Acto seguido, metió su pañuelo bastante maltrecho y sucio en el bolso de su pantalón, empuñó su bastón con toda la fuerza de su mano y  comenzó a caminar hacía la puerta de salida con lentitud.

En ese momento, tanto la mujer de la óptica como yo comprendimos lo que había llevado a aquel pobre hombre hasta ese establecimiento. No era sus gafas sucias, o quizá sí, sino el encontrar a ese dependiente que otras veces le había dado un poco de su atención y su paciencia limpiándole las gafas y dándole conversación. Al no encontrarlo ni encontrar esa atención que precisaba su desvariado ego, ni sus gafas ni su persona fueron debidamente soliviantadas de la suciedad que le turbaba.

Al verlo salir y  como me suele ocurrir cuándo presencio cosas de este tipo o las vivo en primera persona,  me pregunté muchas cosas sobre ese buen hombre de gafas sucias. Imaginé que era un hombre con más de una carencia. Tal vez afectiva, o quizá pura y dura soledad, pero de cualquier manera, una lástima.

Escuchando¿Cuántas veces no habremos visto y escuchado, como bien apuntaba al principio, a personas de gafas sucias, con hambre de cariño, mordida por la locura o con una profunda soledad a cuestas?

Y, ¿Cuántas también hemos evitado preguntarles o simplemente hemos tratado de esquivarles para evitar embargarnos de penas ajenas? Bastante tenemos con las nuestras, solemos pensar. Y es cierto. Cada cual camina con lo suyo y muy deprisa y aunque por el camino son muchos los que deambulan con sus taras, no nos detenemos para no perder nuestro ritmo.

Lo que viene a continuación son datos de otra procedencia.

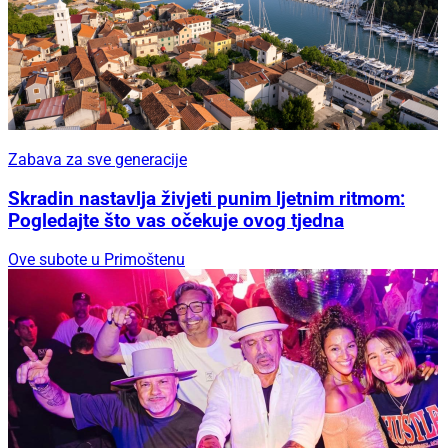
Zabava za sve generacije
Skradin nastavlja živjeti punim ljetnim ritmom:
Pogledajte što vas očekuje ovog tjedna
Ove subote u Primoštenu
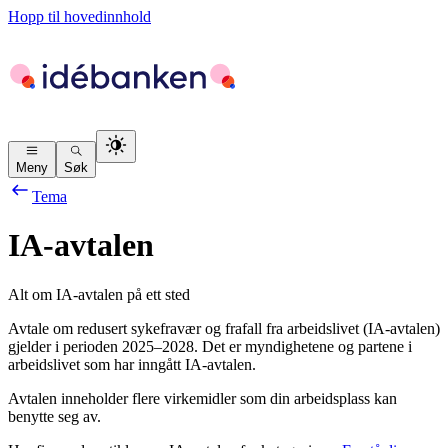
Hopp til hovedinnhold
Meny
Søk
Tema
IA-avtalen
Alt om IA-avtalen på ett sted
Avtale om redusert sykefravær og frafall fra arbeidslivet (IA-avtalen)
gjelder i perioden 2025–2028. Det er myndighetene og partene i
arbeidslivet som har inngått IA-avtalen.
Avtalen inneholder flere virkemidler som din arbeidsplass kan
benytte seg av.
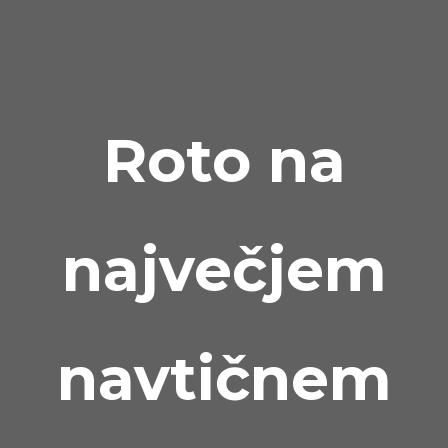
Roto na
največjem
navtičnem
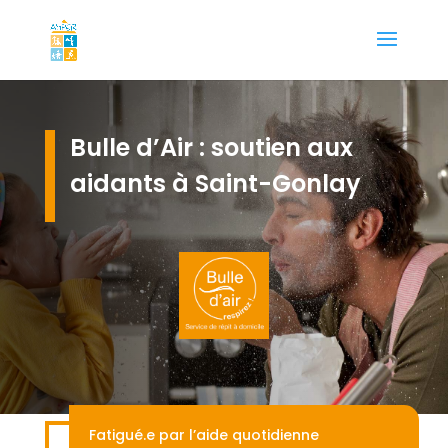
Bulle d’Air : soutien aux
aidants à Saint-Gonlay
Fatigué.e par l’aide quotidienne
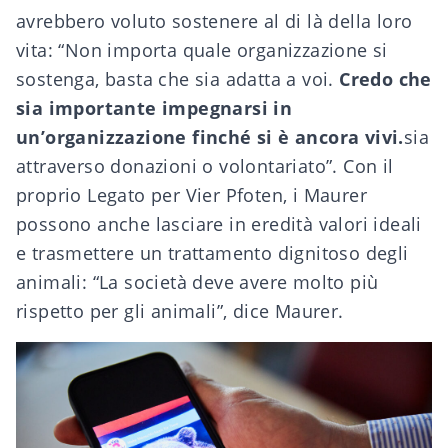
avrebbero voluto sostenere al di là della loro
vita: “Non importa quale organizzazione si
sostenga, basta che sia adatta a voi.
Credo che
sia importante impegnarsi in
un’organizzazione finché si è ancora vivi.
sia
attraverso donazioni o volontariato”. Con il
proprio
Legato
per Vier Pfoten, i Maurer
possono anche lasciare in eredità valori ideali
e trasmettere un trattamento dignitoso degli
animali: “La società deve avere molto più
rispetto per gli animali”, dice Maurer.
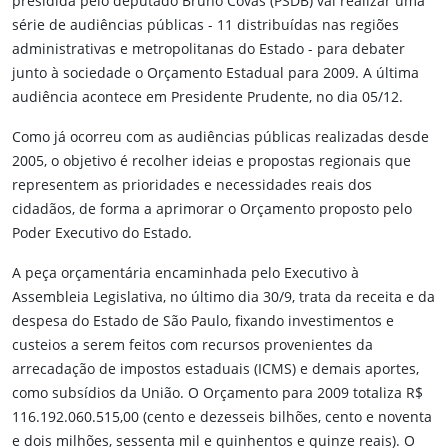
presidida pelo deputado Bruno Covas (PSDB) vai realizar uma
série de audiências públicas - 11 distribuídas nas regiões
administrativas e metropolitanas do Estado - para debater
junto à sociedade o Orçamento Estadual para 2009. A última
audiência acontece em Presidente Prudente, no dia 05/12.
Como já ocorreu com as audiências públicas realizadas desde
2005, o objetivo é recolher ideias e propostas regionais que
representem as prioridades e necessidades reais dos
cidadãos, de forma a aprimorar o Orçamento proposto pelo
Poder Executivo do Estado.
A peça orçamentária encaminhada pelo Executivo à
Assembleia Legislativa, no último dia 30/9, trata da receita e da
despesa do Estado de São Paulo, fixando investimentos e
custeios a serem feitos com recursos provenientes da
arrecadação de impostos estaduais (ICMS) e demais aportes,
como subsídios da União. O Orçamento para 2009 totaliza R$
116.192.060.515,00 (cento e dezesseis bilhões, cento e noventa
e dois milhões, sessenta mil e quinhentos e quinze reais). O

Pero algunas veces nos obligan a detenernos, nos hacen parar mirándonos fijamente en la parada de un autobús, en un banco de un parque, en algún comercio…el ritual que casi todas esas almas solitarias y con ganas de atención utilizan, es por lo general el mismo: mirada taciturna, pisadas lentas que de repente van a un lado como cambian de sentido y vuelven al mismo punto de partida para terminar en un farfulleo que luego se convierte en pregunta, su excusa para abordar un oído afable y finalmente entregado a su necesitada llamada de atención.

No hay moraleja detrás de esta narración que hoy comparto con usted, lector. O, quizá sí. Tal vez comprender que….en fin, somos humanos, frágiles y que las gafas sucias como las cuerdas flojas, aunque no las usemos ni caminemos por ellas hoy, existir…existen.